現在、iTunesで公開されているiPhoneアプリは1,500以上あって、さらに増え続けている。これらをあれこれ試しているうちに一つのトレンドを見つけたように思う。後発の参入に対して障壁を築ける、いわゆる「ネットワーク効果」を発揮できる域に達しているアプリがほとんどないのだ。

一部のアプリは既存のウェブ・サービスのiPhone版だから安泰だ。GoogleやYelpを始めとして、何百というアプリがこの部類に属し、しっかりした縄張りを作りつつある。

しかし、それ以外のほとんどアプリはしっかりした基盤のあるウェブサイトをバックに持っておらず、単に趣味でやっているのでないかぎり、持続可能なビジネスモデルをiPhoneの上だけで作り出さなければならない。すでに実質的に同一なアプリが何組も目につくようになっている。たとえばチェス・ゲームが2つ((Chess ClassicsとCaissa Chess)あり、価格も全く同じ$9.99だ。映画アプリは少なくとも3つある。(Movies.app、OneTap Movies、Box Office)。その他その他。

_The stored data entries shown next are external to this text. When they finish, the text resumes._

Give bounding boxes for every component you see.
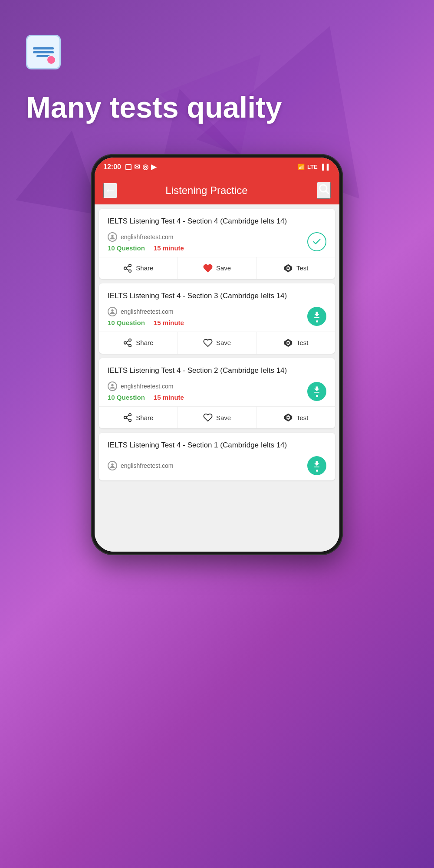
test-card-2: IELTS Listening Test 4 - Section 3 (Camb…	[99, 283, 335, 354]
test-icon-1	[283, 263, 293, 273]
page-header: Many tests quality	[0, 0, 434, 141]
card-2-actions: Share Save	[99, 332, 335, 354]
person-icon-3	[109, 383, 116, 390]
test-card-4: IELTS Listening Test 4 - Section 1 (Camb…	[99, 433, 335, 480]
svg-marker-30	[287, 417, 289, 418]
user-icon-4	[108, 461, 117, 470]
card-4-meta-left: englishfreetest.com	[108, 461, 173, 470]
download-arrow-icon	[312, 311, 321, 319]
share-icon-3	[123, 413, 132, 422]
card-1-time: 15 minute	[154, 244, 184, 252]
card-1-body: IELTS Listening Test 4 - Section 4 (Camb…	[99, 209, 335, 257]
signal-icon: ▐	[320, 164, 324, 170]
battery-icon: ▌	[327, 164, 331, 170]
svg-line-16	[126, 343, 129, 345]
test-icon-3	[283, 413, 293, 422]
app-bar: ← Listening Practice	[95, 177, 339, 204]
app-bar-title: Listening Practice	[126, 184, 287, 197]
svg-line-6	[126, 269, 129, 270]
card-1-stats: 10 Question 15 minute	[108, 244, 184, 252]
svg-line-26	[126, 418, 129, 420]
card-2-meta-left: englishfreetest.com 10 Question 15 minut…	[108, 307, 184, 326]
checkmark-icon	[312, 237, 322, 247]
heart-filled-icon	[203, 263, 213, 273]
svg-line-27	[126, 415, 129, 417]
card-3-source: englishfreetest.com	[108, 381, 184, 391]
user-icon-1	[108, 232, 117, 242]
status-square-icon	[125, 164, 132, 170]
heart-empty-icon-3	[203, 413, 213, 422]
share-button-1[interactable]: Share	[99, 257, 178, 279]
svg-line-1	[326, 191, 328, 194]
status-icons: ✉ ◎ ▶	[125, 163, 156, 171]
test-label-3: Test	[296, 414, 309, 421]
card-2-meta: englishfreetest.com 10 Question 15 minut…	[108, 307, 326, 326]
status-bar-right: 📶 LTE ▐ ▌	[298, 164, 331, 170]
save-label-2: Save	[216, 339, 231, 346]
share-button-2[interactable]: Share	[99, 332, 178, 354]
card-1-questions: 10 Question	[108, 244, 145, 252]
test-button-2[interactable]: Test	[256, 332, 335, 354]
svg-rect-12	[314, 317, 319, 318]
svg-line-17	[126, 341, 129, 342]
svg-marker-10	[287, 267, 289, 269]
svg-marker-20	[287, 342, 289, 344]
card-1-meta-left: englishfreetest.com 10 Question 15 minut…	[108, 232, 184, 252]
svg-rect-32	[314, 467, 319, 467]
svg-point-31	[111, 464, 113, 466]
download-arrow-icon-3	[312, 385, 321, 394]
card-3-body: IELTS Listening Test 4 - Section 2 (Camb…	[99, 358, 335, 406]
download-icon-4	[307, 456, 326, 475]
card-2-title: IELTS Listening Test 4 - Section 3 (Camb…	[108, 291, 326, 301]
card-2-questions: 10 Question	[108, 319, 145, 326]
status-time: 12:00	[103, 163, 121, 171]
save-button-2[interactable]: Save	[178, 332, 257, 354]
phone-mockup: 12:00 ✉ ◎ ▶ 📶 LTE ▐ ▌ ←	[91, 154, 343, 555]
share-icon	[123, 263, 132, 273]
test-button-3[interactable]: Test	[256, 407, 335, 428]
card-3-meta: englishfreetest.com 10 Question 15 minut…	[108, 381, 326, 401]
card-1-source: englishfreetest.com	[108, 232, 184, 242]
card-3-time: 15 minute	[154, 394, 184, 401]
content-area: IELTS Listening Test 4 - Section 4 (Camb…	[95, 204, 339, 552]
card-3-stats: 10 Question 15 minute	[108, 394, 184, 401]
card-3-title: IELTS Listening Test 4 - Section 2 (Camb…	[108, 366, 326, 375]
card-2-source: englishfreetest.com	[108, 307, 184, 316]
person-icon-2	[109, 308, 116, 315]
phone-inner: 12:00 ✉ ◎ ▶ 📶 LTE ▐ ▌ ←	[95, 158, 339, 552]
card-4-body: IELTS Listening Test 4 - Section 1 (Camb…	[99, 433, 335, 480]
card-3-questions: 10 Question	[108, 394, 145, 401]
card-2-time: 15 minute	[154, 319, 184, 326]
mail-icon: ✉	[134, 163, 140, 171]
test-label-1: Test	[296, 264, 309, 272]
share-label-1: Share	[136, 264, 153, 272]
test-label-2: Test	[296, 339, 309, 346]
test-button-1[interactable]: Test	[256, 257, 335, 279]
share-label-2: Share	[136, 339, 153, 346]
status-bar: 12:00 ✉ ◎ ▶ 📶 LTE ▐ ▌	[95, 158, 339, 177]
test-card-3: IELTS Listening Test 4 - Section 2 (Camb…	[99, 358, 335, 428]
svg-line-7	[126, 266, 129, 268]
svg-rect-22	[314, 392, 319, 393]
user-icon-2	[108, 307, 117, 316]
icon-line-1	[33, 47, 54, 49]
svg-point-21	[111, 384, 113, 386]
save-button-3[interactable]: Save	[178, 407, 257, 428]
search-button[interactable]	[317, 182, 331, 199]
app-icon	[26, 35, 61, 69]
person-icon-4	[109, 462, 116, 469]
download-dot-4	[316, 470, 318, 472]
share-button-3[interactable]: Share	[99, 407, 178, 428]
download-arrow-icon-4	[312, 460, 321, 469]
card-3-meta-left: englishfreetest.com 10 Question 15 minut…	[108, 381, 184, 401]
download-dot-3	[316, 395, 318, 397]
card-4-source: englishfreetest.com	[108, 461, 173, 470]
test-icon-2	[283, 338, 293, 348]
user-icon-3	[108, 381, 117, 391]
back-button[interactable]: ←	[103, 183, 117, 198]
svg-point-11	[111, 309, 113, 312]
save-button-1[interactable]: Save	[178, 257, 257, 279]
completed-icon-1	[307, 232, 326, 251]
person-icon	[109, 233, 116, 240]
location-icon: ◎	[142, 163, 148, 171]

こういったアプリは基本的な機能が相互にほとんど同一なので、どんな新機能を付け加えようとライバルは簡単に真似することができる。しかもそのジャンルでできの良い無料アプリが登場すれば有料版はおそろしく不利になる。全体としてアプリは無料化の方向に向かって動いているようだ。しかしそれなら、将来、広告その他の手段で金が稼げいでいけるのかというと、それも明らかではない。

「ネットワーク効果」を利用せよ

With非常に有名なブランドを確立しているか、知的所有権による保護を主張できるほど画期的であるか(一部のゲームはこれらの部類に入る)でないかぎり、新しいアプリが長期的な成功を収めるための方法は、ユーザーの相互交流を図ることによって「ネットワークとしての価値」を生む方法を考えていくしかない。

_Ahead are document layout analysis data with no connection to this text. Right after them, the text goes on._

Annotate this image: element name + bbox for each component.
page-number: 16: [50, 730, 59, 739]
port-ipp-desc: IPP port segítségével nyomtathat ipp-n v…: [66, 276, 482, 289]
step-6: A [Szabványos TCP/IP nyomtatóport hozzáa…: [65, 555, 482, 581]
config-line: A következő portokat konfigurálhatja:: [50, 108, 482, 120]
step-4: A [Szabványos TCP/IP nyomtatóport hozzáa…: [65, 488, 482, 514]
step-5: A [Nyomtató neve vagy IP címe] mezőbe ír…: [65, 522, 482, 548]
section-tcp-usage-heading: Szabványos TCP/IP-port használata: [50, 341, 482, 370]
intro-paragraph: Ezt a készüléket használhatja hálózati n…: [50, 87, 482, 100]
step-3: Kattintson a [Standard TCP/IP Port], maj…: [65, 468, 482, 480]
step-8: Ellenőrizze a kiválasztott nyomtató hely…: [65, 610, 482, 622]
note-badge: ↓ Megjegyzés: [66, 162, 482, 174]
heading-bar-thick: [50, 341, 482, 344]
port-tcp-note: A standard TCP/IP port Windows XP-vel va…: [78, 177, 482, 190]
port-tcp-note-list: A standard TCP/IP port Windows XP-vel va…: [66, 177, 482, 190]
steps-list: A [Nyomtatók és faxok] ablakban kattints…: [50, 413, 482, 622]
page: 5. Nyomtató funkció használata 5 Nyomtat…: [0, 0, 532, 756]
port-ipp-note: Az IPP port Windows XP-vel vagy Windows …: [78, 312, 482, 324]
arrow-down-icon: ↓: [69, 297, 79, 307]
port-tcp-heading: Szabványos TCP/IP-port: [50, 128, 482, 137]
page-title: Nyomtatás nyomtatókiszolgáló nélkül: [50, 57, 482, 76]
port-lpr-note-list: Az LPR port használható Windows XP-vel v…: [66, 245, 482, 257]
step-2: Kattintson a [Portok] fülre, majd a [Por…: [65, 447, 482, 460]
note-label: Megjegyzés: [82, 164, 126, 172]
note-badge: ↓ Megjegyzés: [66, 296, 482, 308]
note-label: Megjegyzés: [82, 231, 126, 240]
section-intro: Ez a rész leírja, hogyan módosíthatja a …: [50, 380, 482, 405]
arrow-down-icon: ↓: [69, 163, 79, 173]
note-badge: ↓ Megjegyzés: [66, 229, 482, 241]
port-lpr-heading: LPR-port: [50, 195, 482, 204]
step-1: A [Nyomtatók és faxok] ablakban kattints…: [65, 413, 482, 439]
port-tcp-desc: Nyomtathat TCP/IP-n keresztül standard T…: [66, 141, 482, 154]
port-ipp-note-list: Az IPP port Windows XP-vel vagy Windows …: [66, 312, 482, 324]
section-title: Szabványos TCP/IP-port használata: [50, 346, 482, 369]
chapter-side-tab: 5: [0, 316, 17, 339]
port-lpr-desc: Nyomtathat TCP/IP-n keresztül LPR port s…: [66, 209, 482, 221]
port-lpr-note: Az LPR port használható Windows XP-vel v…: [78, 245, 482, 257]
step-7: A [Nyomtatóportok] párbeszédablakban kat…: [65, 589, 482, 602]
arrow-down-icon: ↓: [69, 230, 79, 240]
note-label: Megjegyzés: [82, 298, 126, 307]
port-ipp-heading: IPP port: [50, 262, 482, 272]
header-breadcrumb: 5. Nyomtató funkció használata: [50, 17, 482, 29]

私は以前からiPhoneの場合、ソーシャル・ネットワークづくりきわめて大きな可能性を秘めていると主張してきた。そして大手企業がまだ興味を示さない今こそ、スタートアップにはこのマーケットへの新規参入のドアが大きく開かれているのだ。

しかし、チャンスはこれだけではない。たとえば2つのチェス・アプリを例に考えてみよう。どちらもマルチプレイヤー・ゲームをサポートしていないし、iPhone以外の端末上のプレイヤーと戦う機能もない。その場にいる友達とチェスをすることができる。ただそれだけだ。たとえば、遠く離れたワシントン州に住んでいる私の父のiPhoneにアプリをダウンロードさせて、非リアルタイムで、父とチェスができたらいいと思う。そうしたことを可能にする機能が用意されているのにデベロッパーは手をつけようとしない。もしあるアプリがそうした機能を実装すれば、チェス愛好家はそのアプリに殺到するだろう。そうなれば他のライバルが追いつくのはたいへ難しくなる。同じことがスクラブルその他のゲームについても言える。

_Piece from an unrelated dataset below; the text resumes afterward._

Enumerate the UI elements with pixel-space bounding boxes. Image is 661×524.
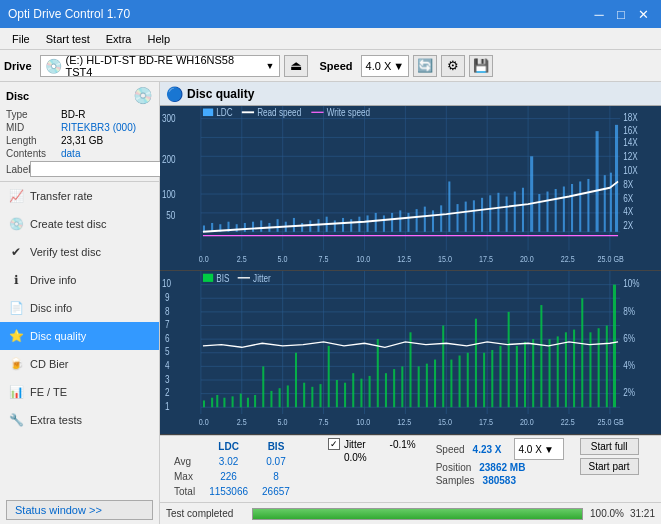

私のみるところ、最初にブレークスルーを達成するのは、リアルタイムでも非リアルタイムでもよいから、iPhoneにアプリをダウンロードしてインストールしたユーザー間で自由にプレイできるマルチプレイヤー・ゲームだろうと思う。私はXboxでHaloをどこの誰とも知らぬ相手と長時間プレイした経験があるから、こうしたネットワーク分散型ゲームがソフトウェア、ハードウェアの販売だけでなく、さまざまなタイプの利用料金の売り上げでも大きな効果を持つことを十分によく知っている。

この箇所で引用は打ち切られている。